The outstanding example of the latter, from an endless pick, arrived around the 28-minute mark.
Such was the pressure applied on the Munster champions between their own 45 and 65-metre lines that twice they were forced to backpedal possession to goalkeeper Stephen O’Keeffe. Eventually they found room to breathe. Conor Sheahan sent a low ball in the direction of Patrick Fitzgerald. His shadow, Eoin O’Leary, got the hurley in and the turnover notched.
A minute or so later, Martin's were the crowd being forced to recycle and recycle in the maelstrom. No.4 Joe Barrett found the room to swing from halfway. His second of the half. A 0-6 to 0-4 lead for the Wexford and Leinster champions.
As noted, the lead went to three early in the second-half. Only two points in the last 25 minutes paints a devastating picture of what happens when Ballygunner get in bullying form.
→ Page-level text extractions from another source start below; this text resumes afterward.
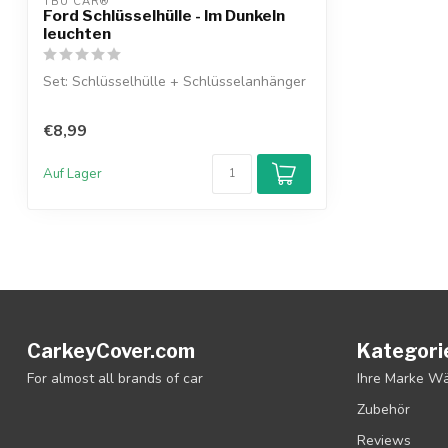
TBU CAR®
Ford Schlüsselhülle - Im Dunkeln
leuchten
Set: Schlüsselhülle + Schlüsselanhänger
€8,99
Auf Lager
CarkeyCover.com
Kategori
For almost all brands of car
Ihre Marke W
Zubehör
Reviews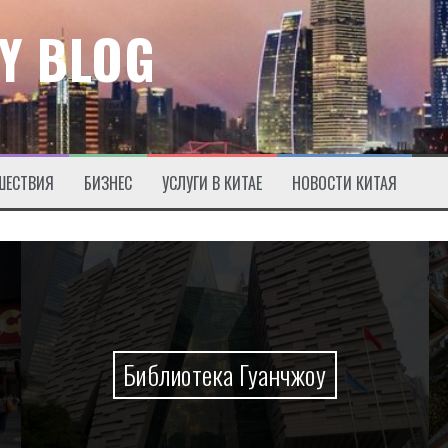
Y BLOG
ШЕСТВИЯ
БИЗНЕС
УСЛУГИ В КИТАЕ
НОВОСТИ КИТАЯ
Библиотека Гуанчжоу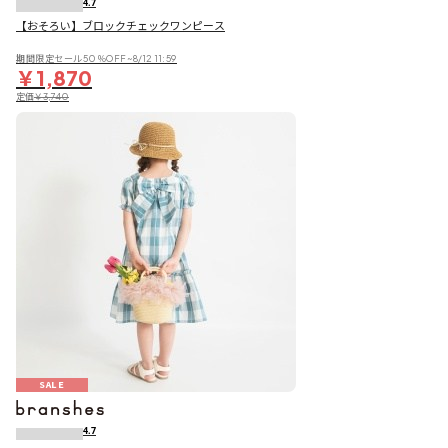
4.7
【おそろい】ブロックチェックワンピース
期間限定セール50％OFF~8/12 11:59
￥1,870
定価
￥3,740
SALE
4.7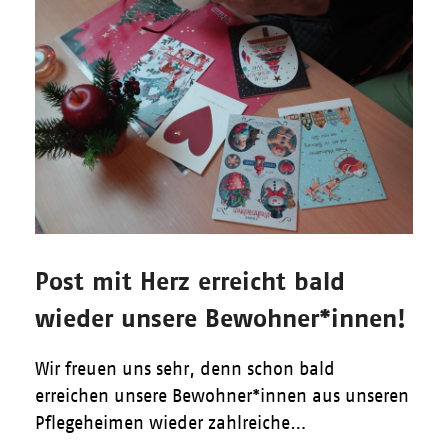
Post mit Herz erreicht bald
wieder unsere Bewohner*innen!
Wir freuen uns sehr, denn schon bald
erreichen unsere Bewohner*innen aus unseren
Pflegeheimen wieder zahlreiche…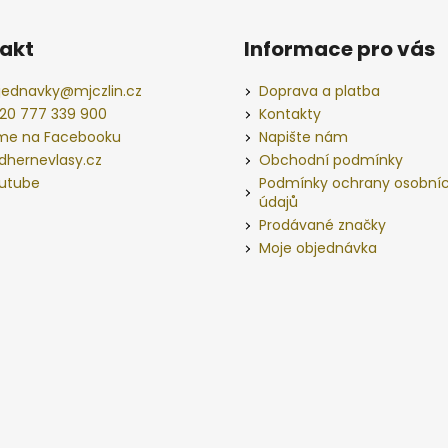
akt
Informace pro vás
jednavky
@
mjczlin.cz
Doprava a platba
20 777 339 900
Kontakty
me na Facebooku
Napište nám
dhernevlasy.cz
Obchodní podmínky
utube
Podmínky ochrany osobní
údajů
Prodávané značky
Moje objednávka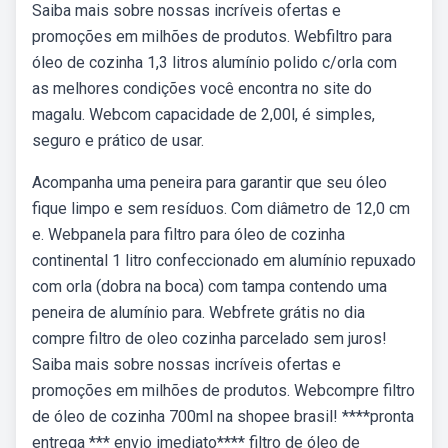
Saiba mais sobre nossas incríveis ofertas e
promoções em milhões de produtos. Webfiltro para
óleo de cozinha 1,3 litros alumínio polido c/orla com
as melhores condições você encontra no site do
magalu. Webcom capacidade de 2,00l, é simples,
seguro e prático de usar.
Acompanha uma peneira para garantir que seu óleo
fique limpo e sem resíduos. Com diâmetro de 12,0 cm
e. Webpanela para filtro para óleo de cozinha
continental 1 litro confeccionado em alumínio repuxado
com orla (dobra na boca) com tampa contendo uma
peneira de alumínio para. Webfrete grátis no dia
compre filtro de oleo cozinha parcelado sem juros!
Saiba mais sobre nossas incríveis ofertas e
promoções em milhões de produtos. Webcompre filtro
de óleo de cozinha 700ml na shopee brasil! ****pronta
entrega *** envio imediato**** filtro de óleo de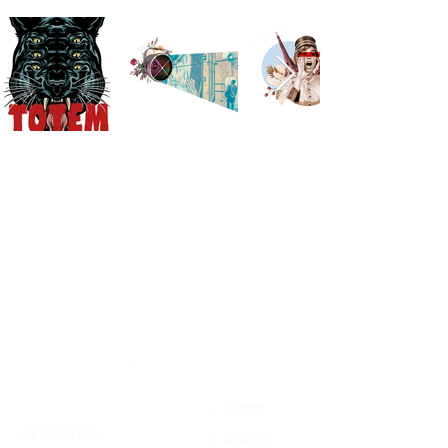
>
Contatti
Home
+39 366 170 1389
>
Mostre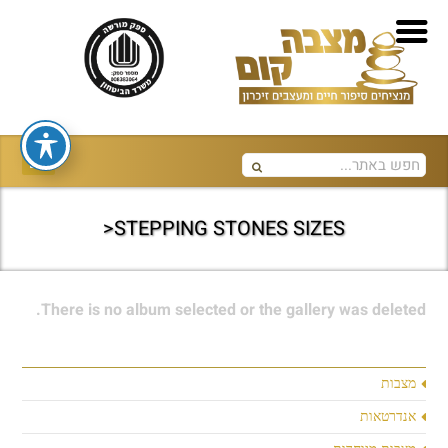
STEPPING STONES SIZES<
There is no album selected or the gallery was deleted.
מצבות
אנדרטאות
They did so belatedly here.
D Hutchinson (0-7, 0-1 free); Pauric Mahony (0-7, 0-5 frees); M Hartley, H Ruddle, P Fitzgerald, P Hogan, M Mahony (0-1 each).
R O’Connor (0-3 frees), J Barrett (0-3 each); J O’Connor (0-2, 0-1 free); David Codd, Darren Codd (0-1 each).
S O’Keeffe; A O’Neill, Philip Mahony, T Foley; I Kenny, H Ruddle, R Power; C Sheahan, P Leavey; P Hogan, Pauric Mahony, M Mahony; K Mahony, D Hutchinson, P Fitzgerald.
M Hartley for K Mahony (37); C Tobin for Fitzgerald (48, inj); C Power for Pauric Mahony (58)
C Quirke; E O’Leary, P Dempsey, C Firman; D O’Leary, D Waters, J Barrett; David Codd, A Maddock; Darren Codd, J Firman, R O’Connor; B O’Connor, J O’Connor, M Coleman.
B Maddock for Coleman (42); B Stafford for D Waters (44-46); B Stafford for J Firman, M Codd for A Maddock, P O’Connor for D Waters (all 55).